I’ll be the first to admit that X-Men has lost a bit of its killer edge recently. I don’t know if it’s that we haven’t seen Moira in over a year or that it still just feels like a lot of set-up and very little payoff, but my hype surrounding the flagship ongoing series had waned in recent months. However, this issue did a phenomenal job of rekindling that fire as Wolverine, Darwin and especially Synch head deeper into the Vault and we get one of the best character focused comics of Hickman’s career.

This really is Synch’s comic and for a character I had no real affinity for before, I came away from X-Men #19 a massive fan. Everett’s personal journey throughout the issue keeps us grounded through all the high-concept Hickman sci-fi and puts the stakes of their mission into a human perspective. Hickman’s twist of the knife in the final moments of the comic are up there with some of the best gut-punches in superhero comic history and overall the issue is just a joy of a comic.

The Department of Truth #7
(James Tynion IV, Tyler Boss, Roman Titov & Aditya Bidikar)
Tyler Boss, Roman Titov & Aditya Bidikar (Image Comics)

I really don’t see a time any time soon where an issue of The Department of Truth comes out and it doesn’t make it into the top three, so at some point I may have to give it a hall of fame status so I don’t just repeat myself every month. Just like the last issue, this issue is a “Deviation” which is a one-shot set in the past, exploring the history of the titular department as we learn about UFO sightings, the men in black and an interesting new take on the classic grey alien.

Tynion and Boss craft and incredibly sinister single issue which filled me with more dread every time I turned the page. Boss’ strict panel layouts are a great contrast to Charretier’s more freeform page last issue and his pulp-style pin-ups capture the tone and era perfectly. Of all the plot threads set up so far in The Department of Truth, the mystery behind the men in black is the one I’m dying for Tynion to return to soon because this issue crafts such an interesting world that I’d be happy with a spin-off just about this.

Beta Ray Bill #1
(Daniel Warren Johnson, Mike Spicer & Joe Sabino)
Daniel Warren Johnson, Mike Spicer & Joe Sabino (Marvel Comics)

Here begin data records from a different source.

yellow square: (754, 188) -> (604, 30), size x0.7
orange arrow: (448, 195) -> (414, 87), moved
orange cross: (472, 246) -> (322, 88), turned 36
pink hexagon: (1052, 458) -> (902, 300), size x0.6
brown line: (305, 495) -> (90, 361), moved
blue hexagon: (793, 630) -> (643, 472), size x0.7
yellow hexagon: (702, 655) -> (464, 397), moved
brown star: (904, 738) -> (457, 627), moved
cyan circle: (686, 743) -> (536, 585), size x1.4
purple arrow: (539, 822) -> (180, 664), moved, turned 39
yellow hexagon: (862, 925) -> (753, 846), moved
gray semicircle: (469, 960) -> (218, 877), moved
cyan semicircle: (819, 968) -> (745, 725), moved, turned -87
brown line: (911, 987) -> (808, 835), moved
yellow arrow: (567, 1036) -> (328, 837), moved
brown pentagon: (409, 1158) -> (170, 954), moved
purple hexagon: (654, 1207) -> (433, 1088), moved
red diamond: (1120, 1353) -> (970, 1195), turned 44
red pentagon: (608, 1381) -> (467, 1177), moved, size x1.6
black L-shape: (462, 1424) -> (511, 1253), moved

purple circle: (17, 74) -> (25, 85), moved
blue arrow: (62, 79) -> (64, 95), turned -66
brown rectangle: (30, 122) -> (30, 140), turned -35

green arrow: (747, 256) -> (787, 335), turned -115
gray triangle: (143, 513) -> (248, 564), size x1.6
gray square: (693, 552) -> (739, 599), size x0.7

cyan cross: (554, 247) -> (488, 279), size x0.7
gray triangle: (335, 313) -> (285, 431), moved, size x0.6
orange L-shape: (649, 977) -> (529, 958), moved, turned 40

I have a friend who doesn’t read comics, but he was introduced to Beta Ray Bill through the Avengers: Earth’s Mightiest Heroes cartoon and thought he was the stupidest thing he’d ever seen. A decade later we’re still friends, but it’s still a point of contention because Bill is one of my favourite comic book characters. He’s a cyborg alien horse with the powers of a norse god who is the last of his kind; that’s the raddest thing that’s ever existed! Daniel Warren Johnson is an artist who exclusively draws things that are the most rad, from Extremity to Murder Falcon to Wonder Woman: Dead Earth, so for me specifically, this miniseries is a match made in heaven.

Johnson sets up an intriguing story for Bill in this first issue, with him frustrated at being in Thor’s shadow when they’re supposed to be equals, and I’m excited to see where that goes but the art is the real selling point of this issue for me. DWJ draws Bill fighting a Knullified version of Fin Fang Foom like every panel should be airbrushed on the side of the van and the perspective and motion he applies to every panel makes you feel like you’re there on Asgard watching this epic fight play out in front of you. I just feel very lucky; my favourite artists are Johnson, James Stokoe and James Harren and we’ve got new #1s from all three of them over the course of the last few weeks. It’s a good time to like rad art in your comics.